Cough relief: Many over-the-counter cough medicines contain chloroform, a cancer-causing agent. With so many herbs that can relieve coughs, there is no reason to subject your body to carcinogens contained in seed, comfrey, chickweed, licorice, or thyme. Other herbal remedies for coughs include slippery elm, mullein, black cohosh, blue vervain, red clover, and schisandra.

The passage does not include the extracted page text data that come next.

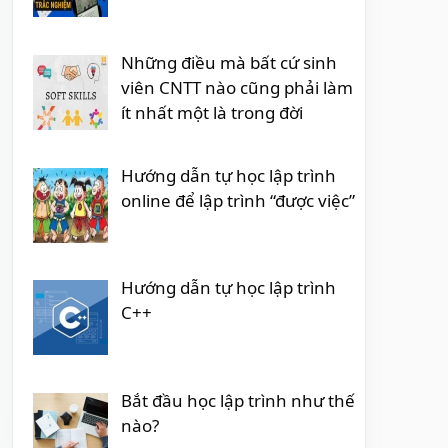
Những điều mà bất cứ sinh
viên CNTT nào cũng phải làm
ít nhất một là trong đời
Hướng dẫn tự học lập trình
online để lập trình “được việc”
Hướng dẫn tự học lập trình
C++
Bắt đầu học lập trình như thế
nào?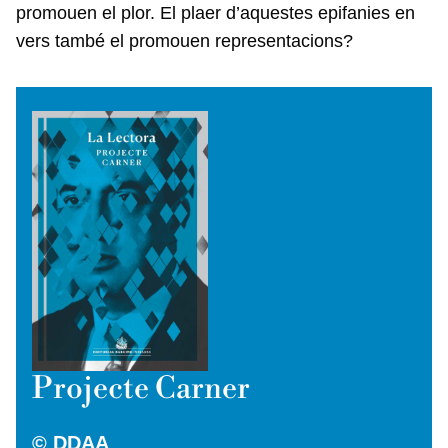
promouen el plor. El plaer d’aquestes epifanies en
vers també el promouen representacions?
Projecte Carner
© DDAA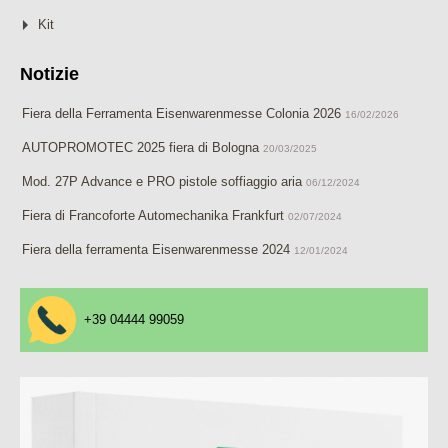
Kit
Notizie
Fiera della Ferramenta Eisenwarenmesse Colonia 2026
16/02/2026
AUTOPROMOTEC 2025 fiera di Bologna
20/03/2025
Mod. 27P Advance e PRO pistole soffiaggio aria
06/12/2024
Fiera di Francoforte Automechanika Frankfurt
02/07/2024
Fiera della ferramenta Eisenwarenmesse 2024
12/01/2024
+39 04444 99059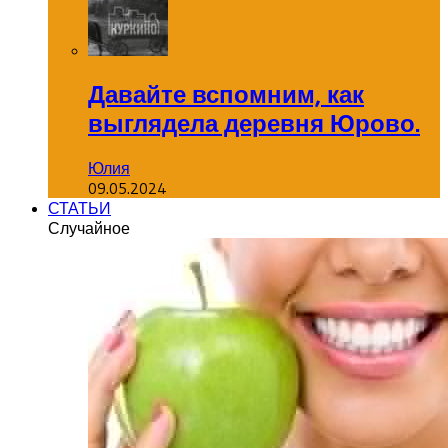
Давайте вспомним, как
выглядела деревня Юрово.
Юлия
09.05.2024
СТАТЬИ
Случайное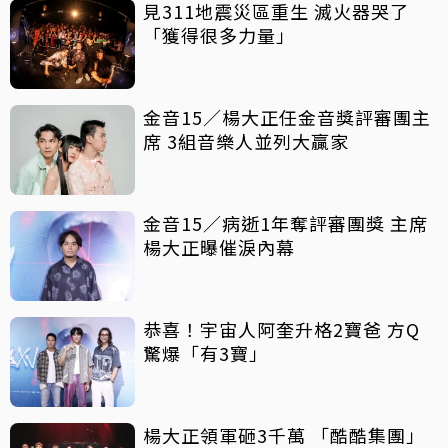
見311地震災區重生 滅火器哭了
「獲得很多力量」
金音15／楊大正任金音獎評審團主
席 3組音樂人並列大贏家
金音15／病逝1年奪評審團獎 主席
楊大正曝催淚內幕
恭喜！宇宙人阿奎升格2寶爸 方Q
驚爆「有3寶」
楊大正領軍砸3千萬 「酷酷集團」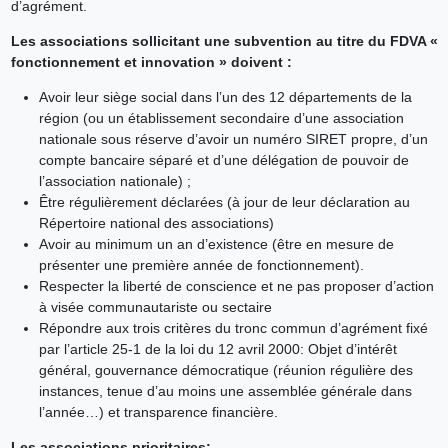
d’agrément.
Les associations sollicitant une subvention au titre du FDVA «
fonctionnement et innovation » doivent :
Avoir leur siège social dans l’un des 12 départements de la
région (ou un établissement secondaire d’une association
nationale sous réserve d’avoir un numéro SIRET propre, d’un
compte bancaire séparé et d’une délégation de pouvoir de
l’association nationale) ;
Être régulièrement déclarées (à jour de leur déclaration au
Répertoire national des associations)
Avoir au minimum un an d’existence (être en mesure de
présenter une première année de fonctionnement).
Respecter la liberté de conscience et ne pas proposer d’action
à visée communautariste ou sectaire
Répondre aux trois critères du tronc commun d’agrément fixé
par l’article 25-1 de la loi du 12 avril 2000: Objet d’intérêt
général, gouvernance démocratique (réunion régulière des
instances, tenue d’au moins une assemblée générale dans
l’année…) et transparence financière.
Les associations prioritaires: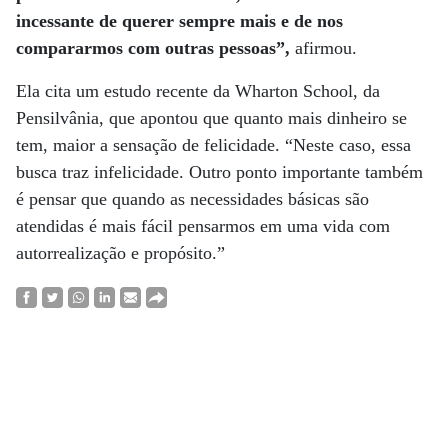
incessante de querer sempre mais e de nos
compararmos com outras pessoas”,
afirmou.
Ela cita um estudo recente da Wharton School, da
Pensilvânia, que apontou que quanto mais dinheiro se
tem, maior a sensação de felicidade. “Neste caso, essa
busca traz infelicidade. Outro ponto importante também
é pensar que quando as necessidades básicas são
atendidas é mais fácil pensarmos em uma vida com
autorrealização e propósito.”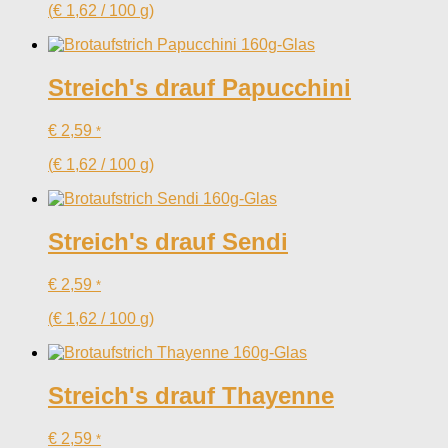
(
€
1,62
/
100
g
)
Streich's drauf Papucchini
€
2,59
*
(
€
1,62
/
100
g
)
Streich's drauf Sendi
€
2,59
*
(
€
1,62
/
100
g
)
Streich's drauf Thayenne
€
2,59
*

Congestion relief: Herbs that act as decongestants and clear the sinuses include chili (cayenne), horseradish, ginger, and peppermint tea. Herbal steam treatments using lavender oil, tea tree oil, or eucalyptus relieve head congestion as well as stress that can weaken an immune system.


Vitamin A&C Potion

6oz      carrot juice

1oz      red pepper juice, sweet

1oz      spinach juice

1oz      collard greens juice

1oz      kale juice

1tsp     spirulina or other algae powder

Vitamins A and C are the fundamental cold and flu fighters, and these foods are our richest sources of them. To see just how fantastic these sources are, refer to “Nutrient Sources.” Experience how their freshness and living enzymes help to rebuild your immunity. Sip this juice slowly. It is not a cocktail, but potent botanical medicine.

Citrus Flu Tonic

1          grapefruit juiced

2          oranges, juiced

1          lemon, juiced

1          tsp orange rind juice

¼         inch ginger root, minced

2 ml     Echinacea liquid extract (2 dropperfuls)

1 tsp    royal jelly

Cut the grapefruit and orange into eighths, but only after you scrape, scrape, scrape the pulp from inside the rind. Therein rests the miracle flavonoids and their magical curative powers. Buy organic fruits so you can include a bit of rind with its potent essential oils without the pesticides.  Remove as many seeds as possible. Mince the fresh ginger and blend all ingredients until smooth. Royal jelly takes the edge off of the acidic flavor and, as a cousin to bee propolis, adds its own antibacterial capacity to suppress staphylococcus and streptococcus. But you could substitute with honey. A morning drink.